Pertanto, mancando, in questi mesi, la seconda corsa di aliscafo, l’unica e ultima corsa di un mezzo veloce da Palermo resta quella effettuata alle 13 dal catamarano.

Già dall’inizio dell’anno si conosceva questa situazione, e già da allora erano sorte proteste tra i cittadini.
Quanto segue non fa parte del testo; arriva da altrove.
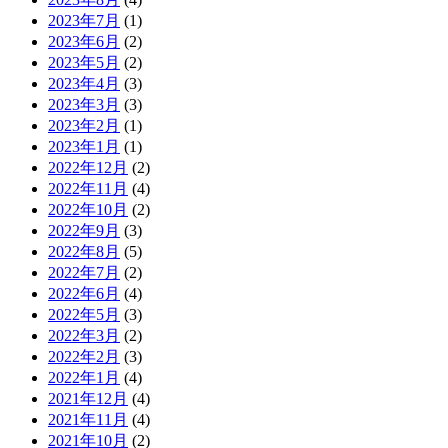
2023年7月
(1)
2023年6月
(2)
2023年5月
(2)
2023年4月
(3)
2023年3月
(3)
2023年2月
(1)
2023年1月
(1)
2022年12月
(2)
2022年11月
(4)
2022年10月
(2)
2022年9月
(3)
2022年8月
(5)
2022年7月
(2)
2022年6月
(4)
2022年5月
(3)
2022年3月
(2)
2022年2月
(3)
2022年1月
(4)
2021年12月
(4)
2021年11月
(4)
2021年10月
(2)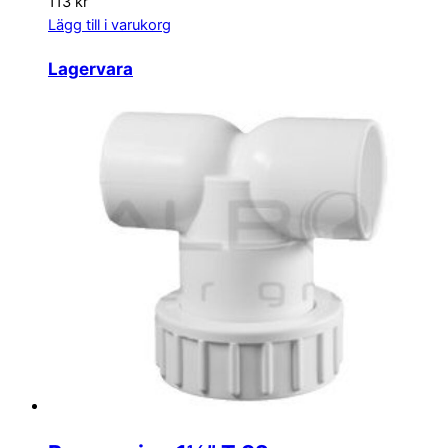
113 kr
Lägg till i varukorg
Lagervara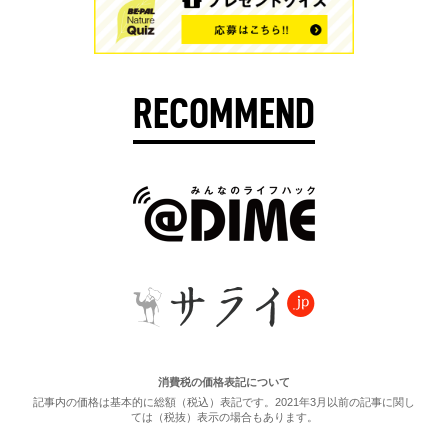
RECOMMEND
消費税の価格表記について
記事内の価格は基本的に総額（税込）表記です。2021年3月以前の記事に関し
ては（税抜）表示の場合もあります。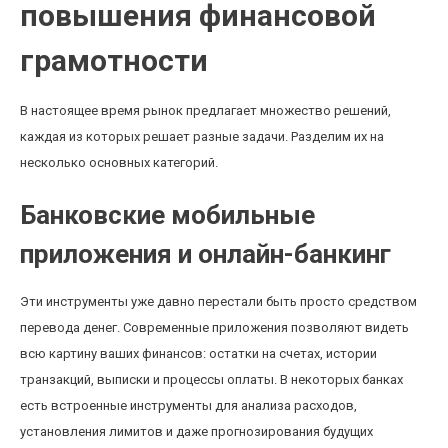
повышения финансовой
грамотности
В настоящее время рынок предлагает множество решений,
каждая из которых решает разные задачи. Разделим их на
несколько основных категорий.
Банковские мобильные
приложения и онлайн-банкинг
Эти инструменты уже давно перестали быть просто средством
перевода денег. Современные приложения позволяют видеть
всю картину ваших финансов: остатки на счетах, истории
транзакций, выписки и процессы оплаты. В некоторых банках
есть встроенные инструменты для анализа расходов,
установления лимитов и даже прогнозирования будущих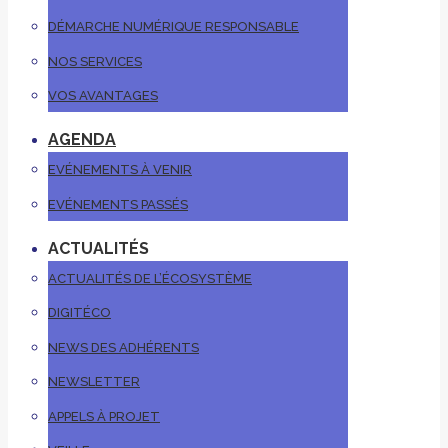
DÉMARCHE NUMÉRIQUE RESPONSABLE
NOS SERVICES
VOS AVANTAGES
AGENDA
EVÉNEMENTS À VENIR
EVÉNEMENTS PASSÉS
ACTUALITÉS
ACTUALITÉS DE L’ÉCOSYSTÈME
DIGITÉCO
NEWS DES ADHÉRENTS
NEWSLETTER
APPELS À PROJET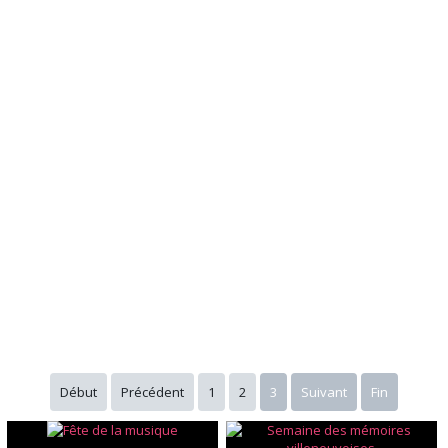
Début
Précédent
1
2
3
Suivant
Fin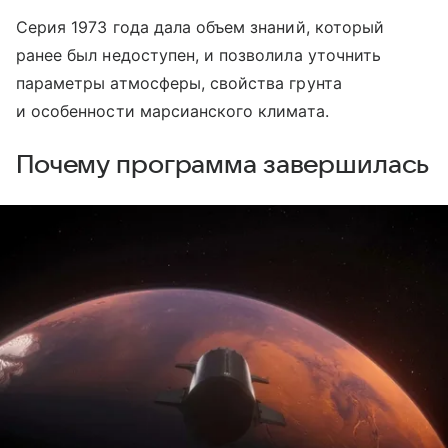
Серия 1973 года дала объем знаний, который
ранее был недоступен, и позволила уточнить
параметры атмосферы, свойства грунта
и особенности марсианского климата.
Почему программа завершилась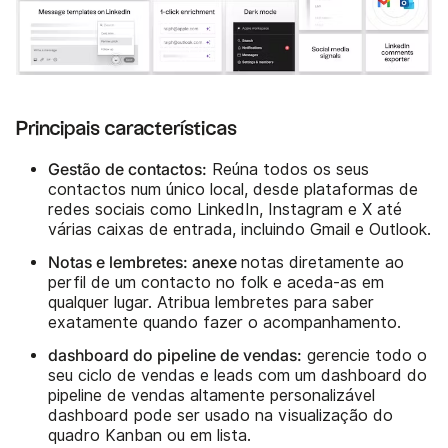
Principais características
Gestão de contactos:
Reúna todos os seus
contactos num único local, desde plataformas de
redes sociais como LinkedIn, Instagram e X até
várias caixas de entrada, incluindo Gmail e Outlook.
Notas e lembretes: anexe
notas diretamente ao
perfil de um contacto no folk e aceda-as em
qualquer lugar. Atribua lembretes para saber
exatamente quando fazer o acompanhamento.
dashboard do pipeline de vendas:
gerencie todo o
seu ciclo de vendas e leads com um dashboard do
pipeline de vendas altamente personalizável
dashboard pode ser usado na visualização do
quadro Kanban ou em lista.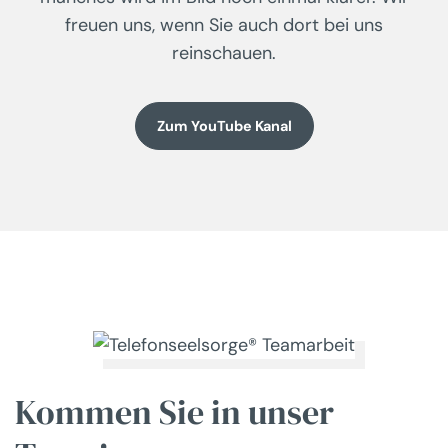
freuen uns, wenn Sie auch dort bei uns
reinschauen.
Zum YouTube Kanal
Kommen Sie
in unser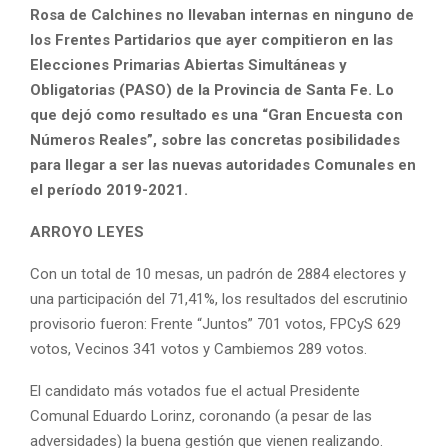
Rosa de Calchines no llevaban internas en ninguno de
los Frentes Partidarios que ayer compitieron en las
Elecciones Primarias Abiertas Simultáneas y
Obligatorias (PASO) de la Provincia de Santa Fe. Lo
que dejó como resultado es una “Gran Encuesta con
Números Reales”, sobre las concretas posibilidades
para llegar a ser las nuevas autoridades Comunales en
el período 2019-2021.
ARROYO LEYES
Con un total de 10 mesas, un padrón de 2884 electores y
una participación del 71,41%, los resultados del escrutinio
provisorio fueron: Frente “Juntos” 701 votos, FPCyS 629
votos, Vecinos 341 votos y Cambiemos 289 votos.
El candidato más votados fue el actual Presidente
Comunal Eduardo Lorinz, coronando (a pesar de las
adversidades) la buena gestión que vienen realizando.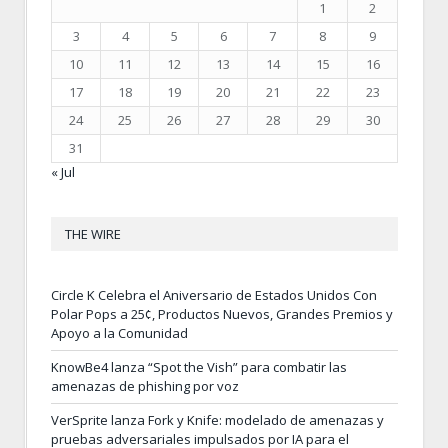
1
2
3
4
5
6
7
8
9
10
11
12
13
14
15
16
17
18
19
20
21
22
23
24
25
26
27
28
29
30
31
« Jul
THE WIRE
Circle K Celebra el Aniversario de Estados Unidos Con
Polar Pops a 25¢, Productos Nuevos, Grandes Premios y
Apoyo a la Comunidad
KnowBe4 lanza “Spot the Vish” para combatir las
amenazas de phishing por voz
VerSprite lanza Fork y Knife: modelado de amenazas y
pruebas adversariales impulsados por IA para el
Il sindaco Licciardi aveva, allora, rassicurato tutti, dicendo che si trattava di un refuso, e che presto gli orari sarebbero stati modificati, ma essendo arrivati ormai quasi alla soglia del 1° aprile senza aver visto alcun cambiamento, ecco che la preoccupazione e le proteste hanno ripreso vita sino al partorire di una lettera, a firma di alcuni operatori turistici e della associazione VisitUstica, diretta al sindaco Licciardi, con la quale si rappresenta il grosso disagio provocato, per l’appunto, da detti orari.

Ieri, 23 marzo, sulla pagina Facebook “Ustica Democratica”, Licciardi ha pubblicato una lettera, in pari data, diretta dalla Regione siciliana alla società Libertylines, al Comune di Ustica e alla Capitaneria di porto di Palermo, con la quale si impone, alla società Libertylines, dal 1° di aprile al 30 giugno, di fare slittare la partenza da Palermo del catamarano dalle 13 alle 16,30, ai sensi dell’articolo 5, comma 1, contenuto nel bando di gara attraverso il quale la società si è aggiudicata il servizio, e che così recita: “E’ facoltà della Amministrazione aggiudicatrice – più innanzi denominata stazione appaltante – richiedere variazioni degli orari, delle frequenze e dei periodi di cui alle tabelle
dell’allegato tecnico, per far fronte alle eventuali esigenze di pubblica utilità”.

Il richiamo all’articolo 5 mette in evidenza che gli orari, sin qui pubblicati, non sono frutto di un refuso, ma sono quelli previsti dal bando di gara.

“Bisogna ancora vedere – ci dice Ettore Morace, amministratore delegato e presidente della Libertylines – in che modo e in quale misura la Regione siciliana pensa di compensare la società”, che, per mettere in atto i nuovi orari, dovrà riconoscere gli “straordinari” al personale addetto a questa linea.

C’è ancora da dire che la formula del ricorso all’articolo 5 è stata prevista dalla Regione solo dal 1° aprile al 30 giugno, e che il problema si ripresenterà, nello stesso modo, dal 1° settembre al 31 ottobre.